ANA
Zollfreie Gedanken

Mutige Werber

Print-Ausgabe 16. Juni 2017

Das schöne Wort vom Mutigen, dem die Welt gehört, kann angesichts des derzeitigen Umfeldes im Tourismus auch so gedeutet werden: Nur den Mutigen gehört die Welt. Sie scheinen sogar immer mehr zu werden, ackern sich unermüdlich durch Reisekataloge, drängen sich auf Reisemessen und bekommen quadratische Augen vom Starren auf den Bildschirm, wenn sie ihr Traumziel für den nächsten Urlaub suchen. Und dann reisen sie, unbeirrt von Terrorgefahren, gelassen angesichts exzessiver Sicherheitsbestimmungen und unbeirrt vom Stau auf Bahnhöfen, Autobahnen, Flug- und Seehäfen.

Doch nicht das Lied vom braven Touristen soll hier gesungen werden, der mutig und entschlossen allen Fährnissen trotzt und immer wieder zu neuen Erlebnissen aufbricht. Diesmal gibt der mit einer glänzenden Preisverleihung eben abgeschlossene T.A.I. Werbe Grand Prix Gelegenheit, auch einmal den Mut der Werber (und ihrer Auftraggeber) ins Rampenlicht zu stellen. Weil sie vorgeblich eherne Faustregeln ihrer Branche bewusst brechen und dennoch – oder trotzdem – Erfolg damit haben. Da wird von einem weltbekannten Wintersportort ein TV-Spot ganz ohne farbenprächtige Filmsequenzen produziert, stattdessen ein mit wenigen Strichen gezeichneter Comic-Streifen, der unbändige Lust auf Bergurlaub macht.  Eine Versicherung wagt es, nach einer Folge wunderschöner Urlaubsbilder Szenen eines Krankentransportes inklusive Sanitäter und Blaulicht zu zeigen. Werbetexter schreiben lange Texte, die das Publikum nicht nur nicht überfordern, sondern sogar gerne gelesen werden. Weil sie einfach gut sind. Ein Hotel wiederum zeigt, was es von den ganz Großen gelernt hat, indem es auf seiner Website eine eigene Restplatzbörse einrichtet. Hoffentlich begleitet von einer guten Strategie, um den Vollzahlern ihren augenscheinlichen finanziellen Nachteil mit einigen Zuckerln glaubhaft zu versüßen.

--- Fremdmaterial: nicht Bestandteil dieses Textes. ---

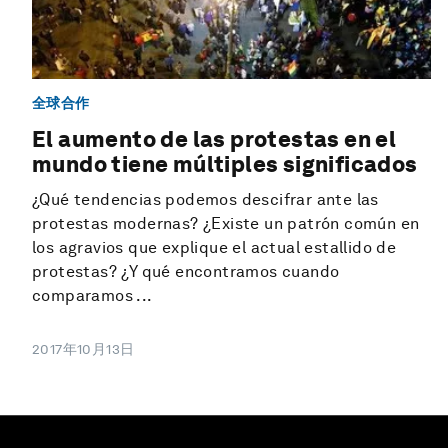
全球合作
El aumento de las protestas en el
mundo tiene múltiples significados
¿Qué tendencias podemos descifrar ante las
protestas modernas? ¿Existe un patrón común en
los agravios que explique el actual estallido de
protestas? ¿Y qué encontramos cuando
comparamos ...
2017年10月13日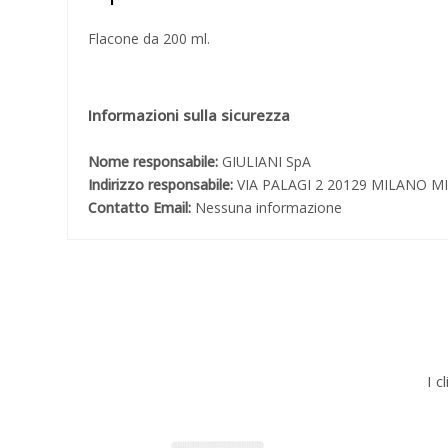
Flacone da 200 ml.
Informazioni sulla sicurezza
Nome responsabile:
GIULIANI SpA
Indirizzo responsabile:
VIA PALAGI 2 20129 MILANO MI
Contatto Email:
Nessuna informazione
I c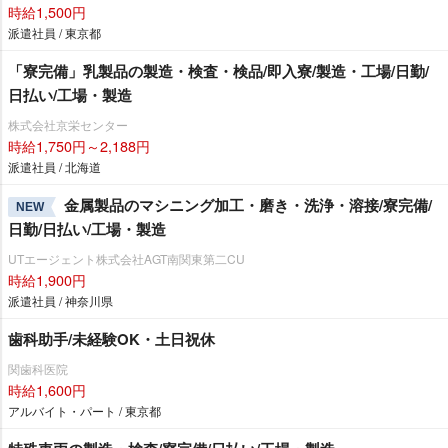
時給1,500円
派遣社員 / 東京都
「寮完備」乳製品の製造・検査・検品/即入寮/製造・工場/日勤/
日払い/工場・製造
株式会社京栄センター
時給1,750円～2,188円
派遣社員 / 北海道
金属製品のマシニング加工・磨き・洗浄・溶接/寮完備/
NEW
日勤/日払い/工場・製造
UTエージェント株式会社AGT南関東第二CU
時給1,900円
派遣社員 / 神奈川県
歯科助手/未経験OK・土日祝休
関歯科医院
時給1,600円
アルバイト・パート / 東京都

Das sind nur einige wenige Beispiele bemerkenswert unkonventioneller Wege im Kampf um den Gast. Mehr davon sind in der Liste der Grand Prix Preisträger zu finden. Nicht dabei war diesmal die französische Staatsbahn SNCF, weil sie ihre neueste Werbeidee nicht eingereicht hat – die Umbenennung ihres seit sechsunddreißig Jahren in Betrieb stehenden und weltweit unter der Marke TGV bekannten Hochgeschwindigkeitszuges, einem Aushängeschild französischer Ingenieurskunst. Er läuft ab sofort unter dem Namen INOUI. Eine nicht nur mutige, sondern geradezu schon tollkühne Entscheidung, die jedem erfahrenen Markenexperten die Haare zu Berge stehen lässt. Selbst dem Vorstandsvorsitzenden der SNCF dürfte dabei nicht ganz wohl zumute sein. Erklärt er doch in einem Zeitungsinterview, auch wenn auf den Paradezügen seines Unternehmens nicht mehr TGV draufstehe, sei doch TGV drin. Warum das Ganze dann gemacht wurde, bleibt vorerst sein Geheimnis.